▸ **WHAT THIS TASK INVOLVES**:
Copy the lines below exactly. No picture goes into the copy.

▸ **MATERIAL SHOWN**:

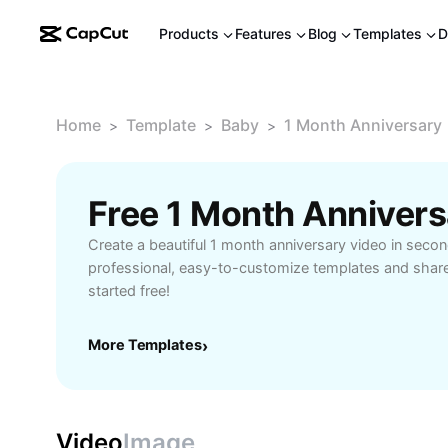
Products
Features
Blog
Templates
D
Home
Template
Baby
1 Month Anniversary
>
>
>
Free 1 Month Anniver
Create a beautiful 1 month anniversary video in sec
professional, easy-to-customize templates and share
started free!
More Templates
›
Video
Image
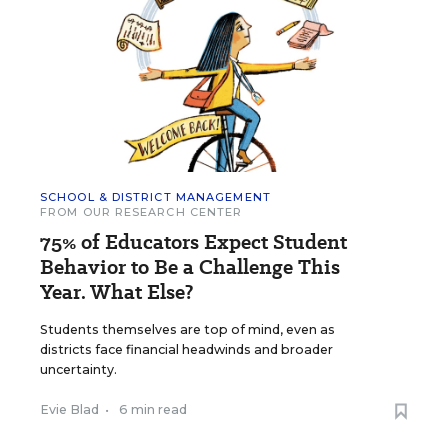
SCHOOL & DISTRICT MANAGEMENT
FROM OUR RESEARCH CENTER
75% of Educators Expect Student
Behavior to Be a Challenge This
Year. What Else?
Students themselves are top of mind, even as
districts face financial headwinds and broader
uncertainty.
Evie Blad
•
6 min read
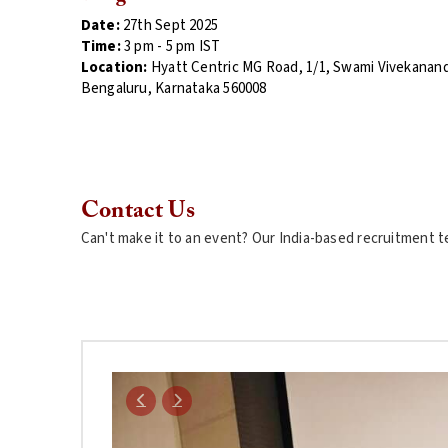
Date:
27th Sept 2025
Time:
3
pm - 5 pm
IST
Location:
Hyatt Centric MG Road,
1/1, Swami Vivekanan
Bengaluru, Karnataka 560008
Contact Us
Can't make it to an event? Our India-based recruitment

▸ **THE COMPLETED TASK**:
Products
Features
Blog
Templates
D
Home
Template
Baby
1 Month Anniversary
>
>
>
Free 1 Month Anniver
Create a beautiful 1 month anniversary video in sec
professional, easy-to-customize templates and share
started free!
More Templates
›
Video
Image
SCHOOL & DISTRICT MANAGEMENT
FROM OUR RESEARCH CENTER
75% of Educators Expect Student
Behavior to Be a Challenge This
Year. What Else?
Students themselves are top of mind, even as
districts face financial headwinds and broader
uncertainty.
Evie Blad
•
6 min read
Date:
27th Sept 2025
Time:
3
pm - 5 pm
IST
Location:
Hyatt Centric MG Road,
1/1, Swami Vivekanan
Bengaluru, Karnataka 560008
Contact Us
Can't make it to an event? Our India-based recruitment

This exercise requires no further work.